Any picture must be dropped, but each line of the data should be duplicated exactly.

(Saved data entries)
=== Begin Enclosure ===

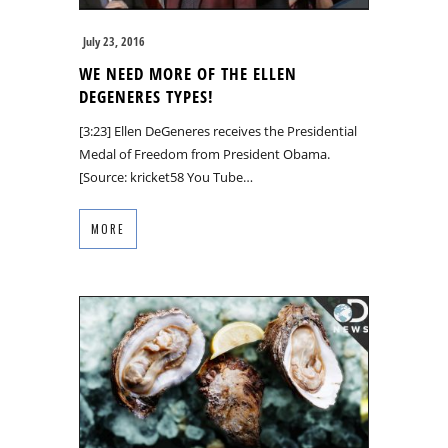
July 23, 2016
WE NEED MORE OF THE ELLEN
DEGENERES TYPES!
[3:23] Ellen DeGeneres receives the Presidential
Medal of Freedom from President Obama.
[Source: kricket58 You Tube…
MORE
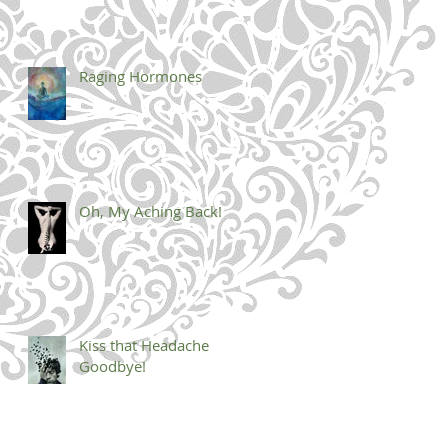
Raging Hormones
Oh, My Aching Back!
Kiss that Headache
Goodbye!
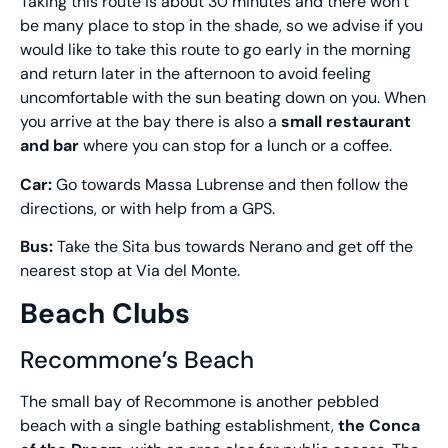
Taking this route is about 30 minutes and there won’t
be many place to stop in the shade, so we advise if you
would like to take this route to go early in the morning
and return later in the afternoon to avoid feeling
uncomfortable with the sun beating down on you. When
you arrive at the bay there is also a
small restaurant
and bar
where you can stop for a lunch or a coffee.
Car:
Go towards Massa Lubrense and then follow the
directions, or with help from a GPS.
Bus:
Take the Sita bus towards Nerano and get off the
nearest stop at Via del Monte.
Beach Clubs
Recommone’s Beach
The small bay of Recommone is another pebbled
beach with a single bathing establishment,
the Conca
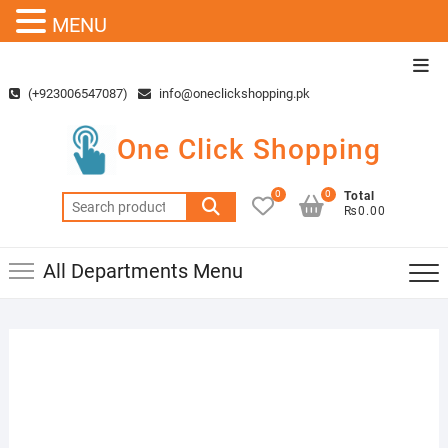
MENU
Skip
Top
to
Men
(+923006547087)
info@oneclickshopping.pk
content
One Click Shopping
0
0
Total
Search
₨0.00
for:
All Departments Menu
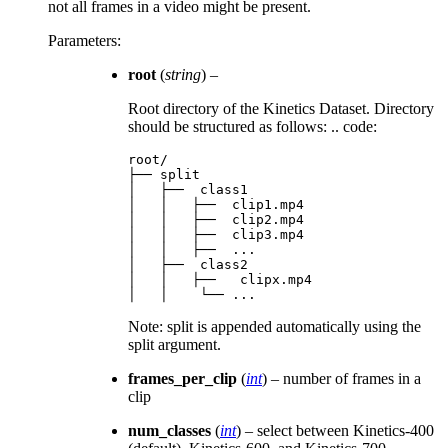
not all frames in a video might be present.
Parameters
:
root
(
string
) –
Root directory of the Kinetics Dataset. Directory
should be structured as follows: .. code:
root/

├── split

│   ├──  class1

│   │   ├──  clip1.mp4

│   │   ├──  clip2.mp4

│   │   ├──  clip3.mp4

│   │   ├──  ...

│   ├──  class2

│   │   ├──   clipx.mp4

Note: split is appended automatically using the
split argument.
frames_per_clip
(
int
) – number of frames in a
clip
num_classes
(
int
) – select between Kinetics-400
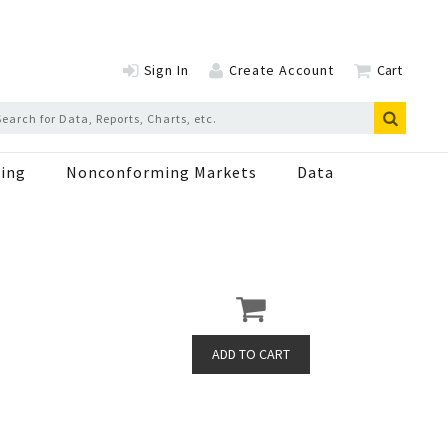
Sign In
Create Account
Cart
ing
Nonconforming Markets
Data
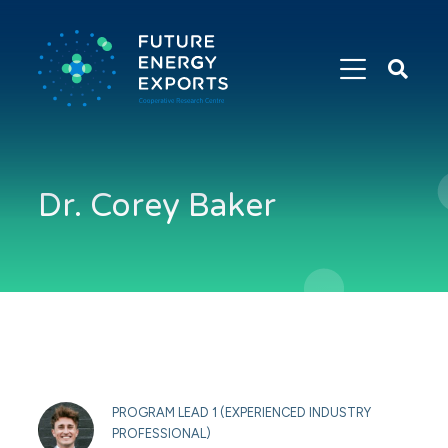
Search
Future
Energy
Exports
Dr. Corey Baker
PROGRAM LEAD 1 (EXPERIENCED INDUSTRY
PROFESSIONAL)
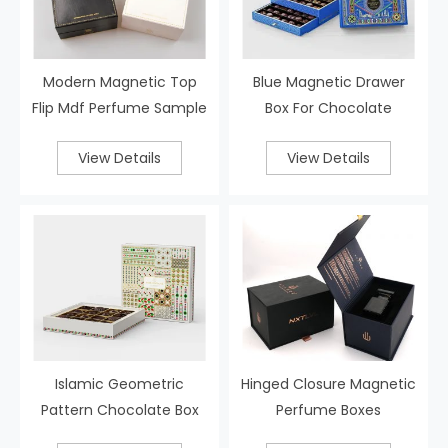
Modern Magnetic Top
Blue Magnetic Drawer
Flip Mdf Perfume Sample
Box For Chocolate
Set Box
View Details
View Details
Islamic Geometric
Hinged Closure Magnetic
Pattern Chocolate Box
Perfume Boxes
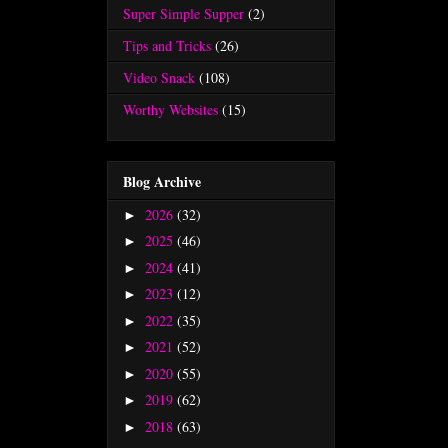
Super Simple Supper
(2)
Tips and Tricks
(26)
Video Snack
(108)
Worthy Websites
(15)
Blog Archive
2026
(32)
►
2025
(46)
►
2024
(41)
►
2023
(12)
►
2022
(35)
►
2021
(52)
►
2020
(55)
►
2019
(62)
►
2018
(63)
►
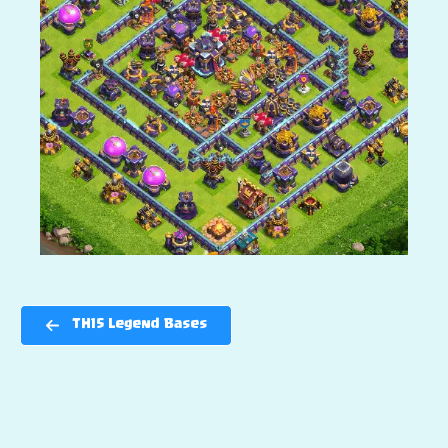
TH15 Legend Bases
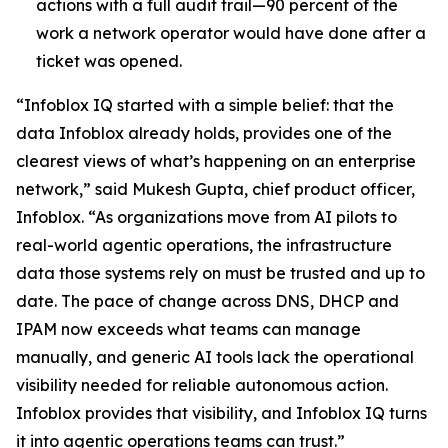
actions with a full audit trail—90 percent of the
work a network operator would have done after a
ticket was opened.
“Infoblox IQ started with a simple belief: that the
data Infoblox already holds, provides one of the
clearest views of what’s happening on an enterprise
network,” said Mukesh Gupta, chief product officer,
Infoblox. “As organizations move from AI pilots to
real-world agentic operations, the infrastructure
data those systems rely on must be trusted and up to
date. The pace of change across DNS, DHCP and
IPAM now exceeds what teams can manage
manually, and generic AI tools lack the operational
visibility needed for reliable autonomous action.
Infoblox provides that visibility, and Infoblox IQ turns
it into agentic operations teams can trust.”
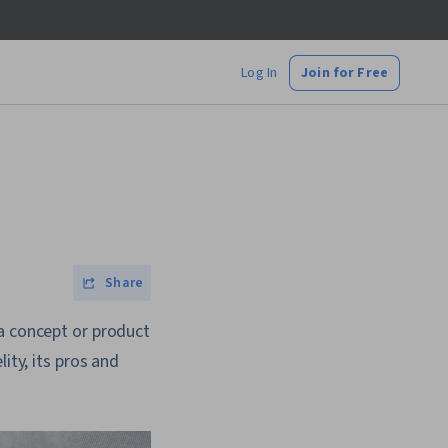
Log In
Join for Free
Share
 a concept or product
ity, its pros and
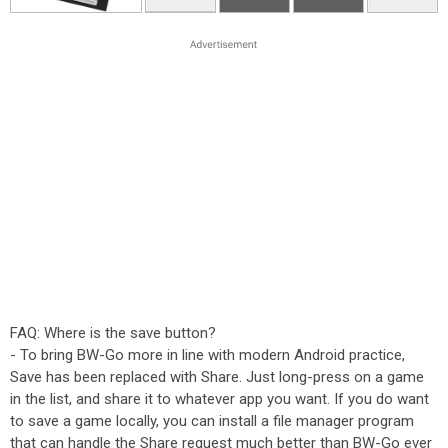
FAQ: Where is the save button?
- To bring BW-Go more in line with modern Android practice,
Save has been replaced with Share. Just long-press on a game
in the list, and share it to whatever app you want. If you do want
to save a game locally, you can install a file manager program
that can handle the Share request much better than BW-Go ever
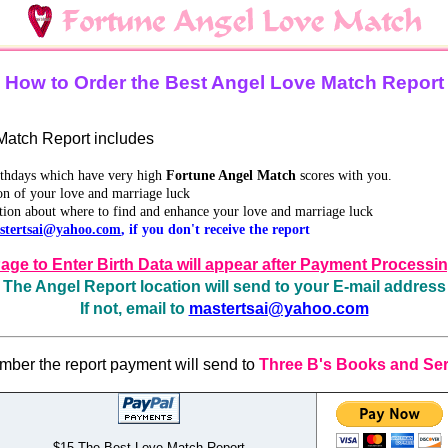
How to Order the Best Angel Love Match Report
atch Report includes
irthdays which have very high
Fortune Angel Match
scores with you.
on of your love and marriage luck
tion about where to find and enhance your love and marriage luck
stertsai@yahoo.com
, if you don't receive the report
age to Enter Birth Data will appear after Payment Processi
The Angel Report location will send to your E-mail address
If not, email to
mastertsai@yahoo.com
ber the report payment will send to
Three B's Books and Ser
$15 The Best Love Match Report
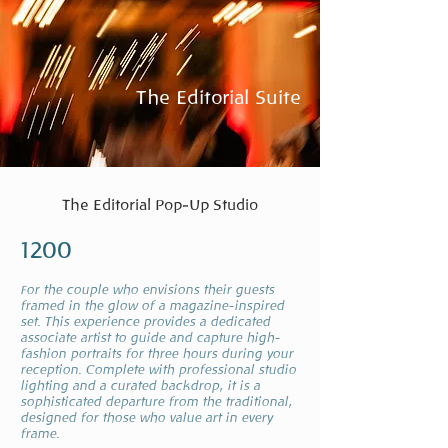
The Editorial Suite
The Editorial Pop-Up Studio
1200
or the couple who envisions their guests
F
framed in the glow of a magazine-inspired
set. This experience provides a dedicated
associate artist to guide and capture high-
fashion portraits for three hours during your
reception. Complete with professional studio
lighting and a curated backdrop, it is a
sophisticated departure from the traditional,
designed for those who value art in every
frame.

=== End Enclosure ===

• [Answer to this task]:
July 23, 2016
WE NEED MORE OF THE ELLEN
DEGENERES TYPES!
[3:23] Ellen DeGeneres receives the Presidential
Medal of Freedom from President Obama.
[Source: kricket58 You Tube…
MORE
Raging Hormones
Oh, My Aching Back!
Kiss that Headache
Goodbye!
Taking this route is about 30 minutes and there won’t
be many place to stop in the shade, so we advise if you
would like to take this route to go early in the morning
and return later in the afternoon to avoid feeling
uncomfortable with the sun beating down on you. When
you arrive at the bay there is also a
small restaurant
and bar
where you can stop for a lunch or a coffee.
Car:
Go towards Massa Lubrense and then follow the
directions, or with help from a GPS.
Bus:
Take the Sita bus towards Nerano and get off the
nearest stop at Via del Monte.
Beach Clubs
Recommone’s Beach
The small bay of Recommone is another pebbled
beach with a single bathing establishment,
the Conca
MENU
Skip
Top
to
Men
(+923006547087)
info@oneclickshopping.pk
content
One Click Shopping
0
0
Total
Search
₨0.00
for:
All Departments Menu
not all frames in a video might be present.
Parameters
:
root
(
string
) –
Root directory of the Kinetics Dataset. Directory
should be structured as follows: .. code:
root/

├── split

│   ├──  class1

│   │   ├──  clip1.mp4

│   │   ├──  clip2.mp4

│   │   ├──  clip3.mp4

│   │   ├──  ...

│   ├──  class2

│   │   ├──   clipx.mp4

Note: split is appended automatically using the
split argument.
frames_per_clip
(
int
) – number of frames in a
clip
num_classes
(
int
) – select between Kinetics-400
Sign In
Create Account
Cart
ing
Nonconforming Markets
Data
Search
Future
Energy
Exports
Dr. Corey Baker
PROGRAM LEAD 1 (EXPERIENCED INDUSTRY
PROFESSIONAL)
Modern Magnetic Top
Blue Magnetic Drawer
Flip Mdf Perfume Sample
Box For Chocolate
Set Box
View Details
View Details
Islamic Geometric
Hinged Closure Magnetic
Pattern Chocolate Box
Perfume Boxes
Super Simple Supper
(2)
Tips and Tricks
(26)
Video Snack
(108)
Worthy Websites
(15)
Blog Archive
2026
(32)
►
2025
(46)
►
2024
(41)
►
2023
(12)
►
2022
(35)
►
2021
(52)
►
2020
(55)
►
2019
(62)
►
2018
(63)
►
TH15 Legend Bases
actions with a full audit trail—90 percent of the
work a network operator would have done after a
ticket was opened.
“Infoblox IQ started with a simple belief: that the
data Infoblox already holds, provides one of the
clearest views of what’s happening on an enterprise
network,” said Mukesh Gupta, chief product officer,
Infoblox. “As organizations move from AI pilots to
real-world agentic operations, the infrastructure
data those systems rely on must be trusted and up to
date. The pace of change across DNS, DHCP and
IPAM now exceeds what teams can manage
manually, and generic AI tools lack the operational
visibility needed for reliable autonomous action.
Infoblox provides that visibility, and Infoblox IQ turns
it into agentic operations teams can trust.”
Log In
Join for Free
Share
 a concept or product
ity, its pros and
FAQ: Where is the save button?
- To bring BW-Go more in line with modern Android practice,
Save has been replaced with Share. Just long-press on a game
in the list, and share it to whatever app you want. If you do want
to save a game locally, you can install a file manager program
that can handle the Share request much better than BW-Go ever
How to Order the Best Angel Love Match Report
atch Report includes
irthdays which have very high
Fortune Angel Match
scores with you.
on of your love and marriage luck
tion about where to find and enhance your love and marriage luck
stertsai@yahoo.com
, if you don't receive the report
age to Enter Birth Data will appear after Payment Processi
The Angel Report location will send to your E-mail address
If not, email to
mastertsai@yahoo.com
ber the report payment will send to
Three B's Books and Ser
$15 The Best Love Match Report
The Editorial Suite
The Editorial Pop-Up Studio
1200
or the couple who envisions their guests
F
framed in the glow of a magazine-inspired
set. This experience provides a dedicated
associate artist to guide and capture high-
fashion portraits for three hours during your
reception. Complete with professional studio
lighting and a curated backdrop, it is a
sophisticated departure from the traditional,
designed for those who value art in every
frame.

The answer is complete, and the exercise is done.